- [Problem statement]:
In the records below, which lines include "антикорупційний"? Copy them.

§

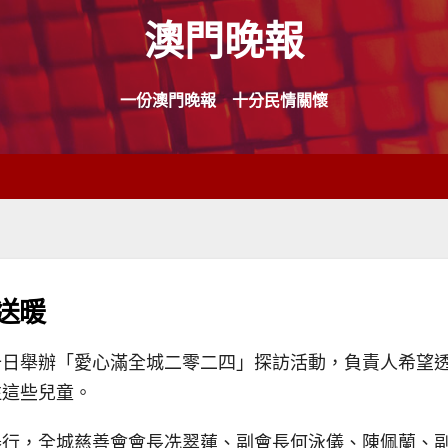
澳門晚報
一份澳門晚報 十分民情關懷
送暖
十日舉辦「愛心滿全城二零二四」探訪活動，負責人希望
注這些兒童。
舉行，全城慈善會會長冼翠蓮、副會長何泳儀、陳佩蘭、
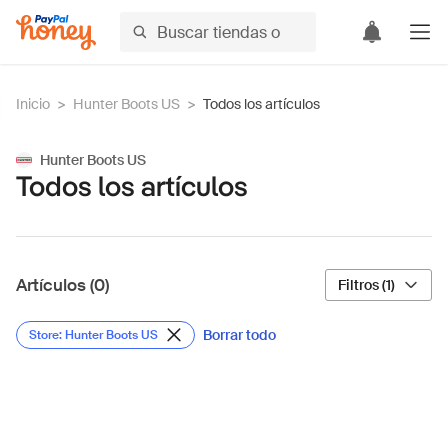
Inicio
>
Hunter Boots US
>
Todos los artículos
Hunter Boots US
Todos los artículos
Artículos (0)
Filtros (1)
Borrar todo
Store: Hunter Boots US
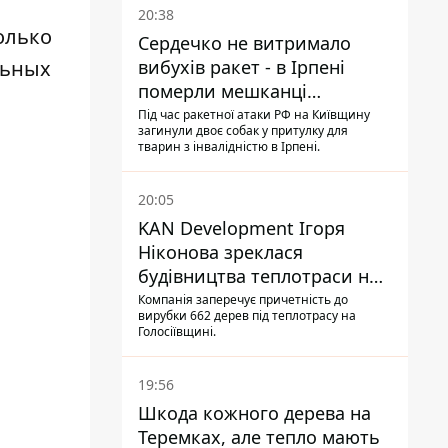
20:38
только
Сердечко не витримало
льных
вибухів ракет - в Ірпені
померли мешканці
притулку для собак з
Під час ракетної атаки РФ на Київщину
загинули двоє собак у притулку для
інвалідністю
тварин з інвалідністю в Ірпені.
20:05
KAN Development Ігоря
Ніконова зреклася
будівництва теплотраси на
Теремках
Компанія заперечує причетність до
вирубки 662 дерев під теплотрасу на
Голосіївщині.
19:56
Шкода кожного дерева на
Теремках, але тепло мають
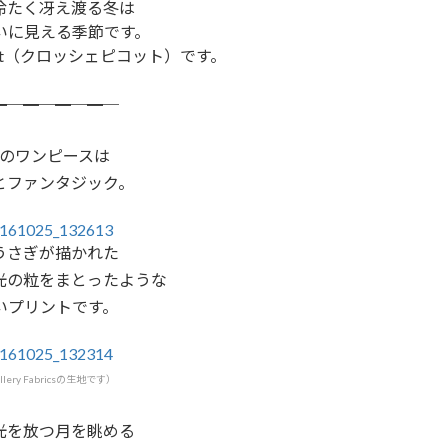
冷たく冴え渡る冬は
いに見える季節です。
picot（クロッシェピコット）です。
━─━─━─━─
のワンピースは
とファンタジック。
うさぎが描かれた
光の粒をまとったような
いプリントです。
allery Fabricsの生地です）
光を放つ月を眺める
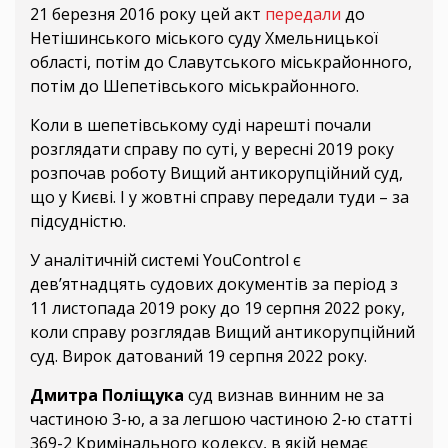
21 березня 2016 року цей акт
передали
до
Нетішинського міського суду Хмельницької
області, потім до Славутського міськрайонного,
потім до Шепетівського міськрайонного.
Коли в шепетівському суді нарешті почали
розглядати справу по суті, у вересні 2019 року
розпочав роботу Вищий антикорупційний суд,
що у Києві. І у жовтні справу передали туди – за
підсудністю.
У аналітичній системі YouControl є
дев’ятнадцять судових документів за період з
11 листопада 2019 року до 19 серпня 2022 року,
коли справу розглядав Вищий антикорупційний
суд. Вирок датований 19 серпня 2022 року.
Дмитра Поліщука
суд визнав винним не за
частиною 3-ю, а за легшою частиною 2-ю статті
369-2 Кримінального кодексу, в якій немає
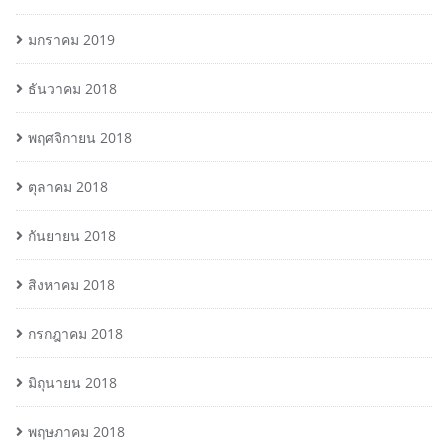
มกราคม 2019
ธันวาคม 2018
พฤศจิกายน 2018
ตุลาคม 2018
กันยายน 2018
สิงหาคม 2018
กรกฎาคม 2018
มิถุนายน 2018
พฤษภาคม 2018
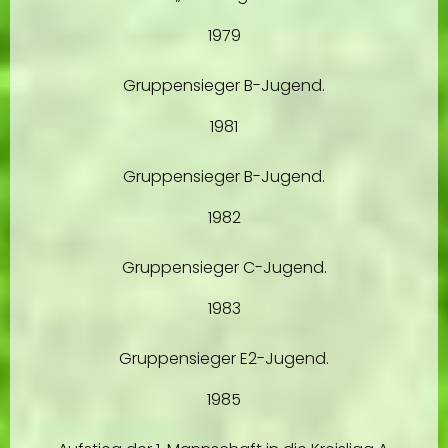
1979
Gruppensieger B-Jugend.
1981
Gruppensieger B-Jugend.
1982
Gruppensieger C-Jugend.
1983
Gruppensieger E2-Jugend.
1985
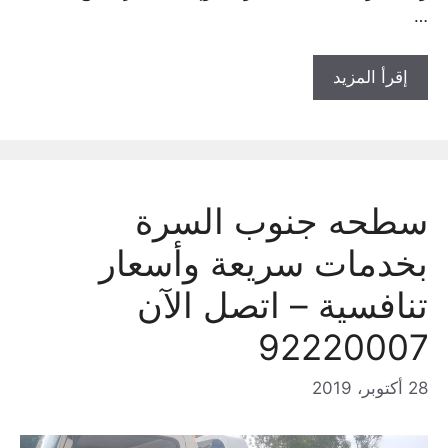
…
إقرأ المزيد
سطحه جنوب السرة
بخدمات سريعة وأسعار
تنافسية – اتصل الآن
92220007
28 أكتوبر، 2019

§

- [Result below]:
розпочав роботу Вищий антикорупційний суд,
коли справу розглядав Вищий антикорупційний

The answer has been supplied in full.